◆ Your assignment ◆
In the records below, find every line with the word "Settings" and copy it.

◆ Page segmentation data ◆
□ □ □ □

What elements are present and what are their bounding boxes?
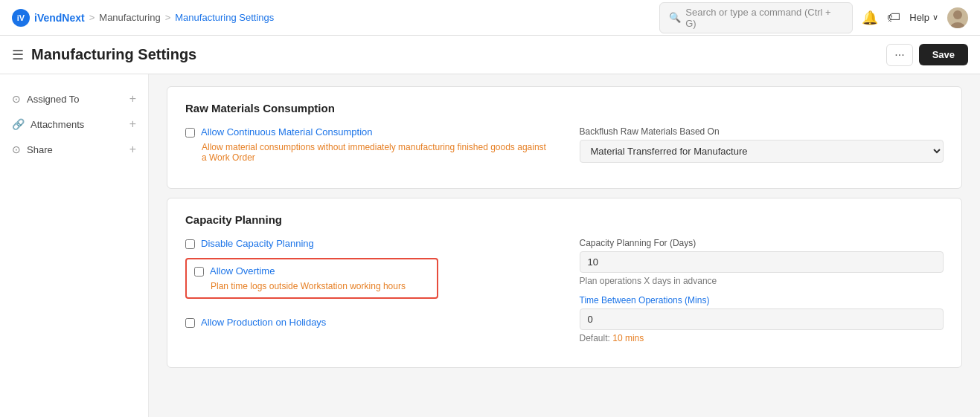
- sidebar-label-attachments: Attachments: [31, 119, 84, 130]
- attachments-icon: 🔗: [12, 118, 25, 130]
- raw-materials-title: Raw Materials Consumption: [185, 102, 944, 114]
- disable-capacity-row: Disable Capacity Planning: [185, 238, 550, 249]
- breadcrumb-sep-1: >: [89, 12, 95, 23]
- main-content: Raw Materials Consumption Allow Continuo…: [149, 74, 980, 417]
- tag-icon[interactable]: 🏷: [887, 10, 900, 25]
- time-between-hint: Default: 10 mins: [580, 333, 944, 343]
- page-title: Manufacturing Settings: [31, 46, 196, 63]
- raw-materials-left: Allow Continuous Material Consumption Al…: [185, 126, 550, 173]
- disable-capacity-label[interactable]: Disable Capacity Planning: [201, 238, 314, 249]
- share-icon: ⊙: [12, 143, 21, 155]
- sidebar-label-assigned-to: Assigned To: [27, 94, 80, 105]
- main-layout: ⊙ Assigned To + 🔗 Attachments + ⊙ Share …: [0, 74, 980, 417]
- allow-holidays-checkbox[interactable]: [185, 318, 195, 328]
- raw-materials-columns: Allow Continuous Material Consumption Al…: [185, 126, 944, 173]
- assigned-to-add-icon[interactable]: +: [129, 92, 136, 106]
- avatar[interactable]: [947, 7, 968, 28]
- backflush-label: Backflush Raw Materials Based On: [580, 126, 944, 137]
- allow-holidays-group: Allow Production on Holidays: [185, 317, 550, 328]
- time-between-input[interactable]: [580, 308, 944, 330]
- breadcrumb-manufacturing[interactable]: Manufacturing: [99, 12, 160, 23]
- capacity-planning-section: Capacity Planning Disable Capacity Plann…: [167, 198, 962, 368]
- disable-capacity-checkbox[interactable]: [185, 239, 195, 249]
- sidebar: ⊙ Assigned To + 🔗 Attachments + ⊙ Share …: [0, 74, 149, 417]
- svg-point-0: [953, 10, 962, 19]
- attachments-add-icon[interactable]: +: [129, 117, 136, 131]
- allow-overtime-desc: Plan time logs outside Workstation worki…: [211, 281, 429, 291]
- time-between-label: Time Between Operations (Mins): [580, 295, 944, 306]
- toolbar-right: ··· Save: [886, 44, 968, 66]
- save-button[interactable]: Save: [919, 44, 968, 65]
- search-placeholder: Search or type a command (Ctrl + G): [685, 7, 843, 29]
- allow-overtime-row: Allow Overtime: [194, 265, 429, 277]
- capacity-planning-title: Capacity Planning: [185, 213, 944, 226]
- raw-materials-section: Raw Materials Consumption Allow Continuo…: [167, 86, 962, 189]
- breadcrumb-settings[interactable]: Manufacturing Settings: [175, 12, 274, 23]
- nav-left: iV iVendNext > Manufacturing > Manufactu…: [12, 9, 274, 27]
- sidebar-item-attachments[interactable]: 🔗 Attachments +: [0, 111, 148, 137]
- sidebar-item-share[interactable]: ⊙ Share +: [0, 137, 148, 162]
- assigned-to-icon: ⊙: [12, 93, 21, 105]
- avatar-image: [947, 7, 968, 28]
- search-icon: 🔍: [669, 12, 681, 23]
- nav-right: 🔍 Search or type a command (Ctrl + G) 🔔 …: [659, 2, 968, 33]
- continuous-consumption-label[interactable]: Allow Continuous Material Consumption: [201, 126, 373, 138]
- more-button[interactable]: ···: [886, 44, 912, 66]
- sidebar-item-assigned-to[interactable]: ⊙ Assigned To +: [0, 86, 148, 111]
- allow-overtime-highlight: Allow Overtime Plan time logs outside Wo…: [185, 258, 438, 299]
- continuous-consumption-checkbox[interactable]: [185, 128, 195, 138]
- continuous-consumption-desc: Allow material consumptions without imme…: [202, 142, 550, 163]
- allow-holidays-label[interactable]: Allow Production on Holidays: [201, 317, 326, 328]
- backflush-select[interactable]: Material Transferred for Manufacture: [580, 140, 944, 163]
- help-button[interactable]: Help ∨: [909, 12, 938, 23]
- brand[interactable]: iV iVendNext: [12, 9, 85, 27]
- raw-materials-right: Backflush Raw Materials Based On Materia…: [580, 126, 944, 173]
- brand-logo: iV: [12, 9, 30, 27]
- days-hint: Plan operations X days in advance: [580, 276, 944, 286]
- days-input[interactable]: [580, 251, 944, 273]
- days-label: Capacity Planning For (Days): [580, 238, 944, 248]
- svg-point-1: [950, 22, 965, 28]
- allow-overtime-label[interactable]: Allow Overtime: [210, 265, 275, 277]
- time-between-hint-value: 10 mins: [612, 333, 644, 343]
- capacity-planning-right: Capacity Planning For (Days) Plan operat…: [580, 238, 944, 352]
- toolbar: ☰ Manufacturing Settings ··· Save: [0, 36, 980, 74]
- continuous-consumption-row: Allow Continuous Material Consumption: [185, 126, 550, 138]
- capacity-planning-left: Disable Capacity Planning Allow Overtime…: [185, 238, 550, 352]
- toolbar-left: ☰ Manufacturing Settings: [12, 46, 196, 63]
- allow-overtime-checkbox[interactable]: [194, 267, 204, 277]
- capacity-planning-columns: Disable Capacity Planning Allow Overtime…: [185, 238, 944, 352]
- search-bar[interactable]: 🔍 Search or type a command (Ctrl + G): [659, 2, 853, 33]
- allow-holidays-row: Allow Production on Holidays: [185, 317, 550, 328]
- brand-name: iVendNext: [34, 12, 85, 24]
- share-add-icon[interactable]: +: [129, 143, 136, 156]
- breadcrumb-sep-2: >: [165, 12, 171, 23]
- sidebar-label-share: Share: [27, 144, 53, 155]
- hamburger-icon[interactable]: ☰: [12, 47, 24, 63]
- top-nav: iV iVendNext > Manufacturing > Manufactu…: [0, 0, 980, 36]
- bell-icon[interactable]: 🔔: [862, 10, 878, 26]
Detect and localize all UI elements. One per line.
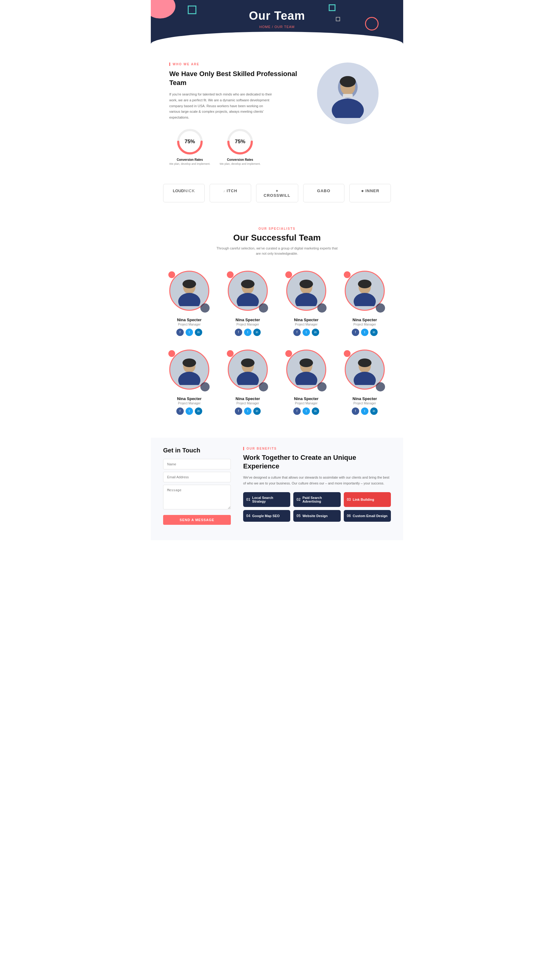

□ □ □ □

◆ Result of this task ◆
- page-title: Manufacturing Settings: [31, 46, 196, 63]
- breadcrumb-settings[interactable]: Manufacturing Settings: [175, 12, 274, 23]
- toolbar: ☰ Manufacturing Settings ··· Save: [0, 36, 980, 74]
- toolbar-left: ☰ Manufacturing Settings: [12, 46, 196, 63]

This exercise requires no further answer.